We proposed that probiotic strains of Enterobacteriaceae family could potentially be utilized to resist infection [43] and protect patients against CRC, especially D-dimer and fibrin elevation. Another beneficial organism was Fusicatenibacter genus, which was generally depleted in patients with COVID in different stages (acute, convalescence, and post-convalescence) [44]. A preliminary study showed that Fusicatenibacter saccharivorans exhibited anti-inflammatory properties in ulcerative colitis by inducing the production of anti-inflammatory cytokines, enhancement of intestinal epithelial barrier functions, and producing SCFA [45]. Similar mechanisms could be implicated in the protective role of the enrichment of this flora in patients with COVID who did not develop CRC.

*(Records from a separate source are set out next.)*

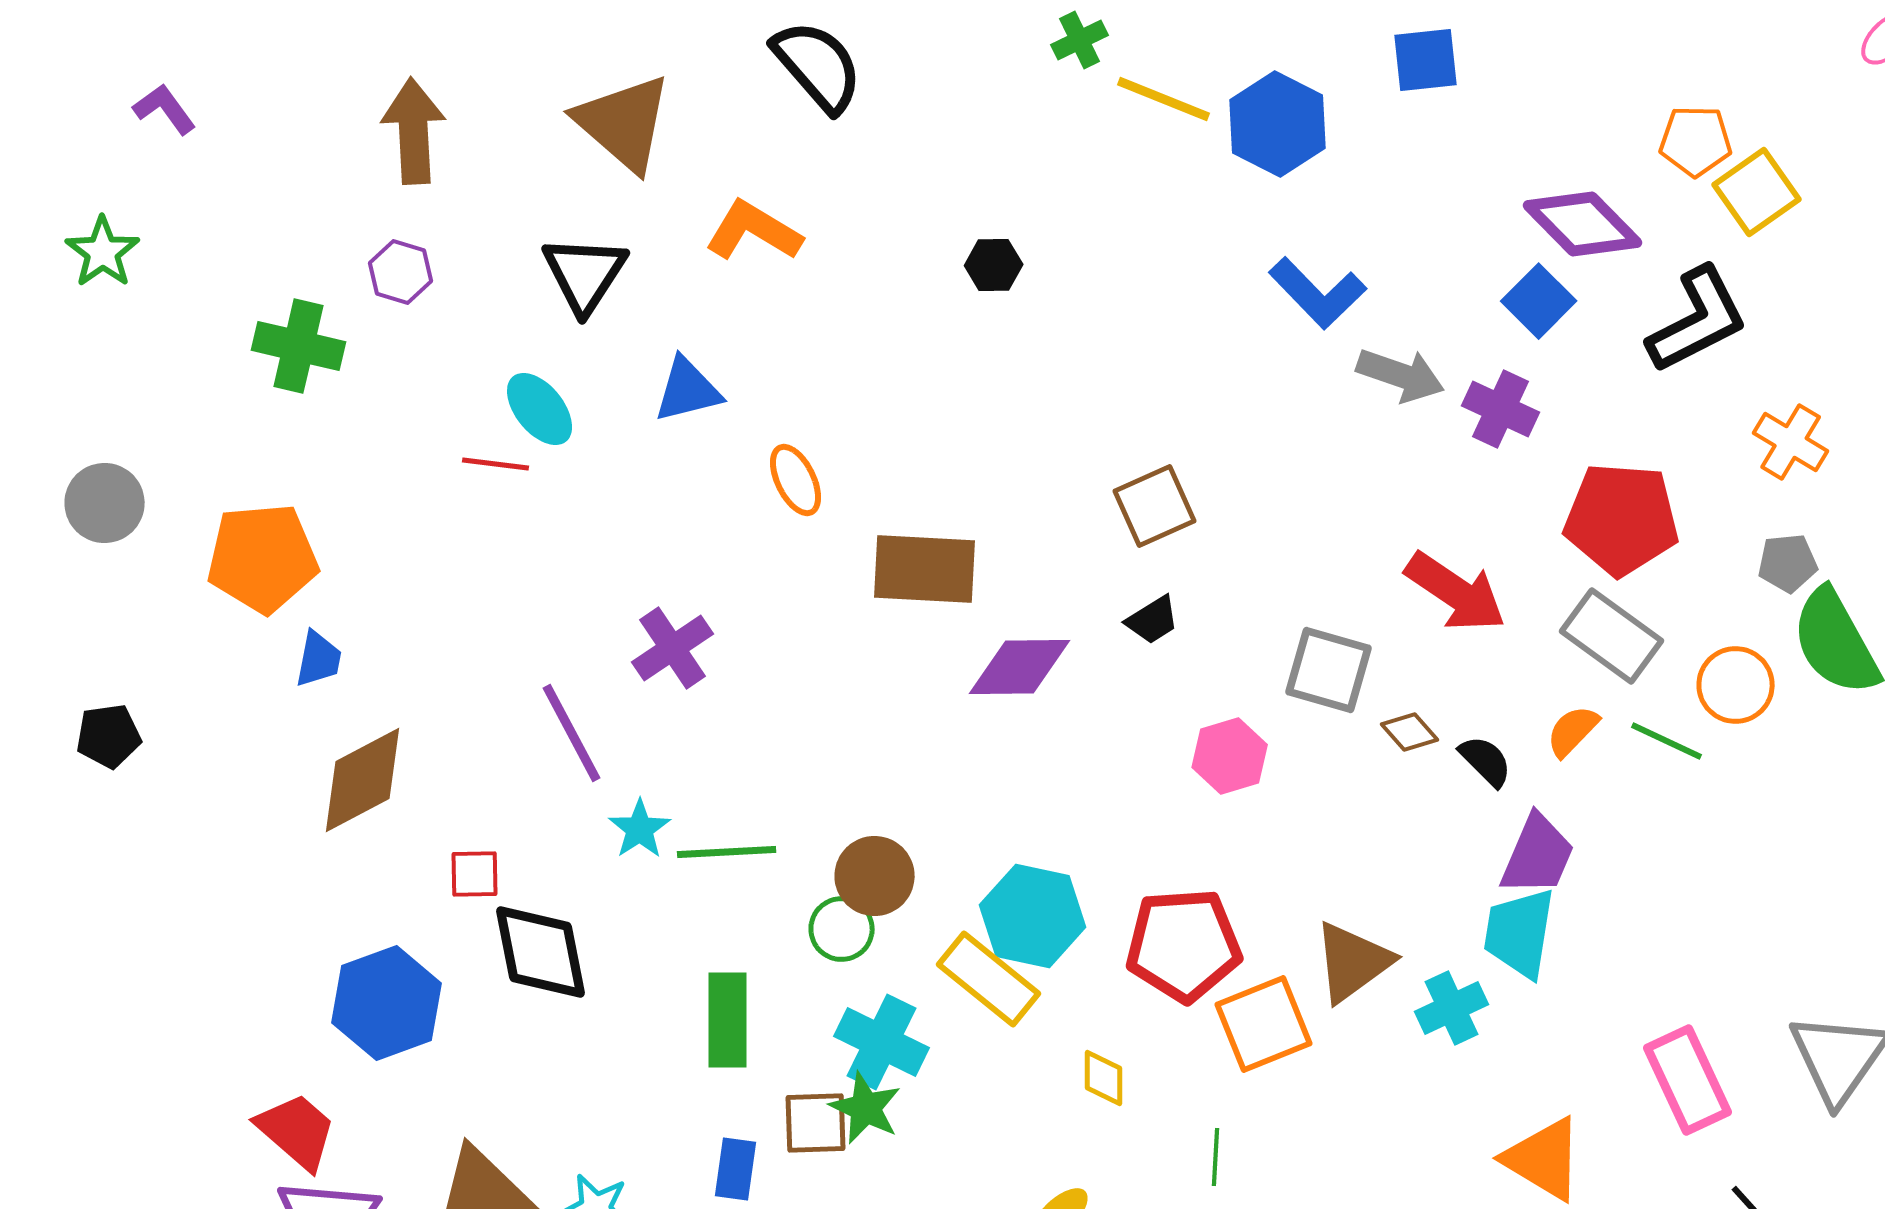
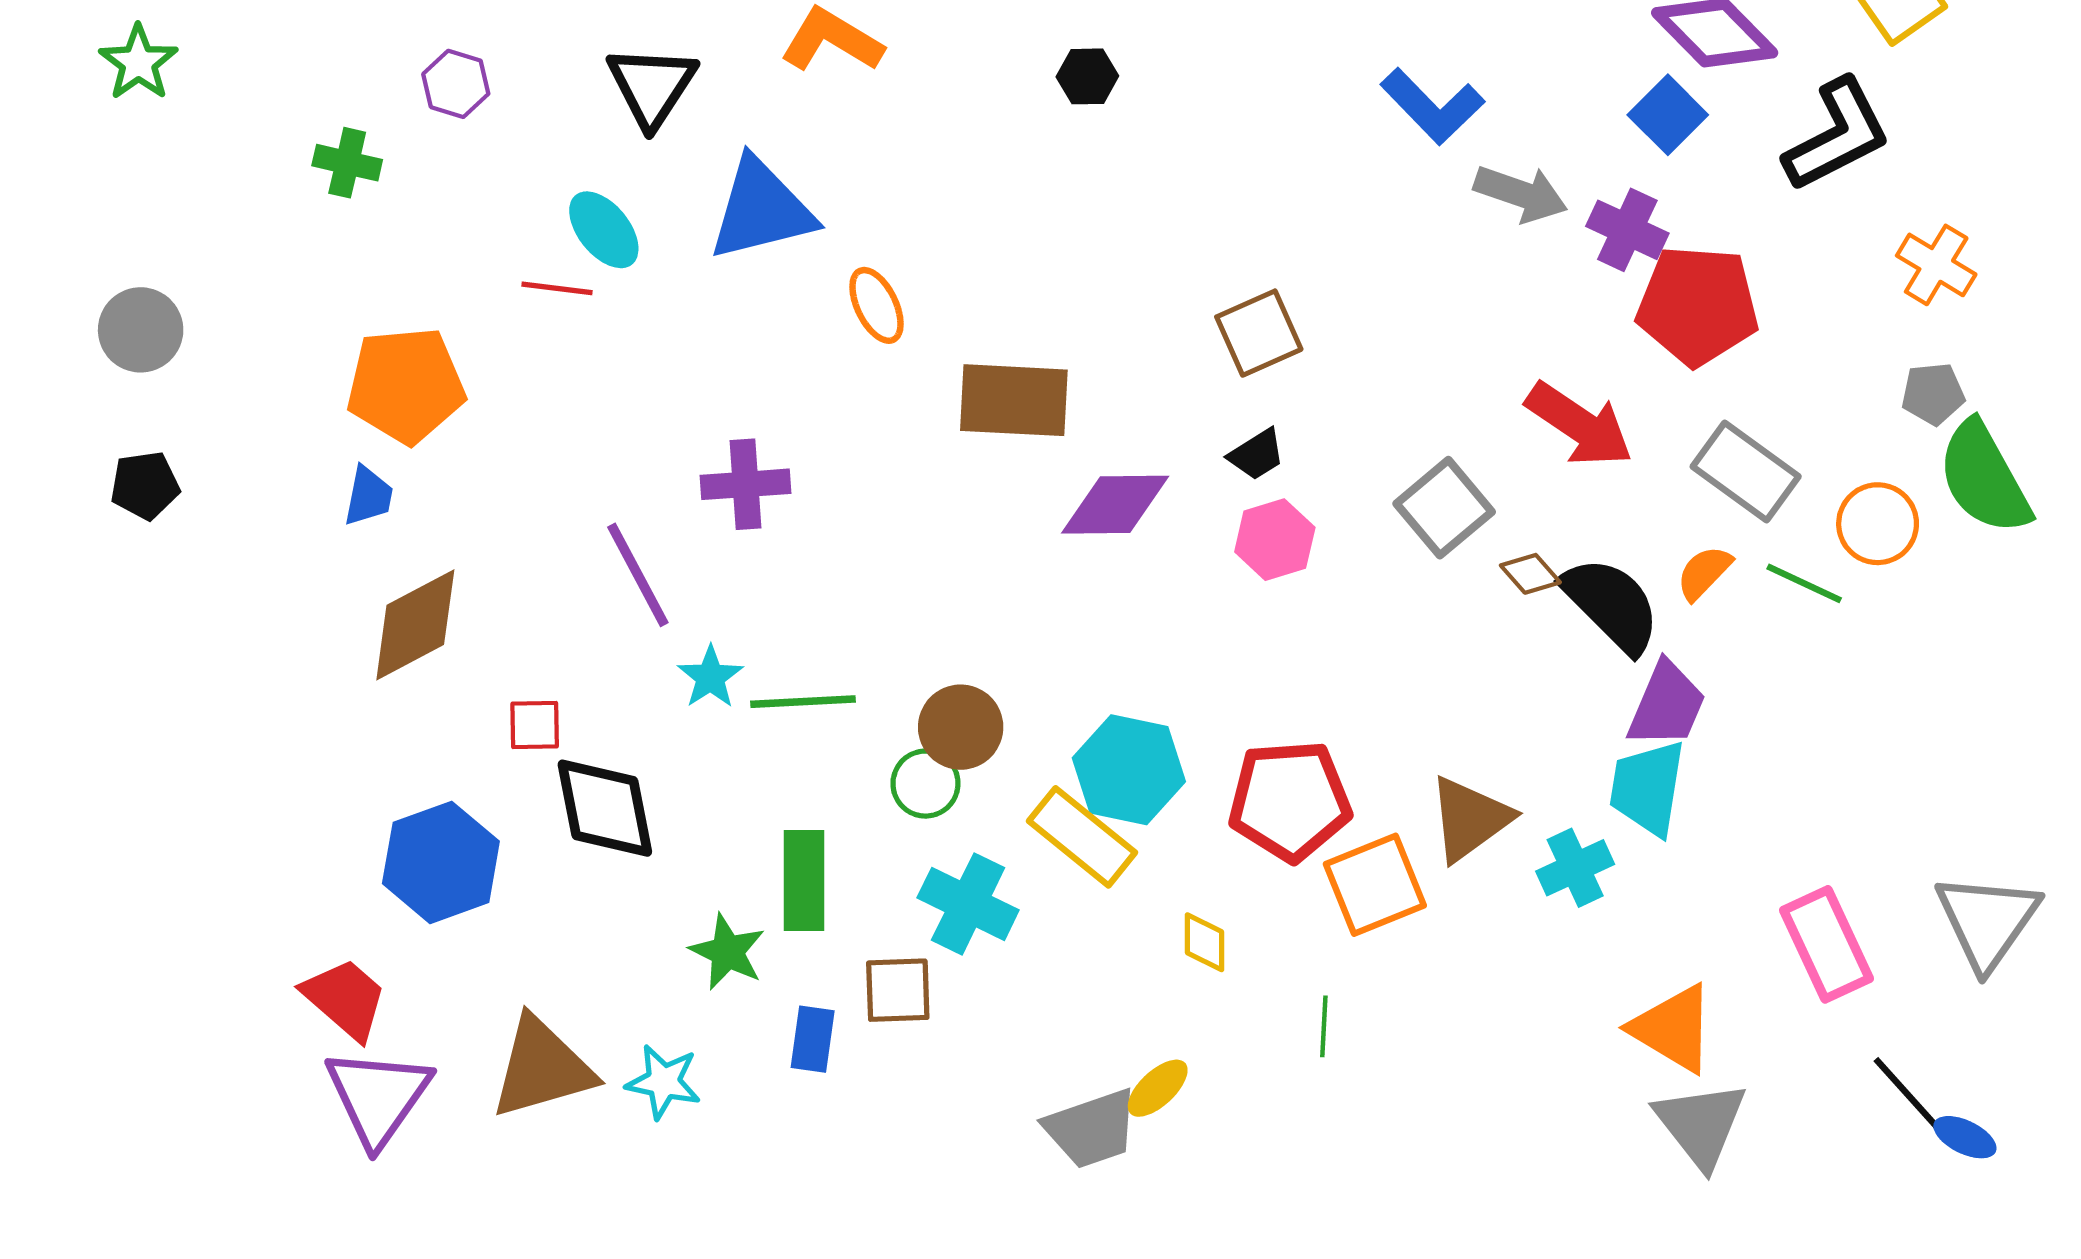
green cross: (299, 346) -> (347, 163), size x0.7
blue triangle: (688, 390) -> (761, 210), size x1.5
red pentagon: (1622, 519) -> (1698, 305), moved
orange pentagon: (263, 558) -> (406, 385), moved
purple cross: (673, 648) -> (745, 484), turned 30
gray square: (1329, 670) -> (1444, 508), turned 34
black pentagon: (109, 736) -> (145, 485), moved
pink hexagon: (1230, 756) -> (1275, 540), moved
black semicircle: (1486, 761) -> (1611, 605), size x1.8
green star: (866, 1108) -> (727, 952), moved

Using the random forest classifier, we demonstrated the prospects of targeted biomarkers of the gut microbiome combined with clinical information serving as a reliable diagnostic tool for CRC. This new diagnostic tool can be used as a supplement to direct prophylactic and therapeutic anticoagulation therapies in COVID-19 patients, especially those with a high risk of developing critical conditions or with severe comorbidities.

Although this study provides valuable insights into CRC from a microbiome perspective, it has several limitations that should be addressed in future studies. Firstly, it is a single-center study involving a small number of samples. Secondly, this study would be greatly enhanced by metabolomics and proteomics analyses. We concede that large prospective matched cohort studies are needed to verify the diagnostic efficacy, and more physiological parameters and regular collection of CRC patients’ feces samples should be added to future study designs.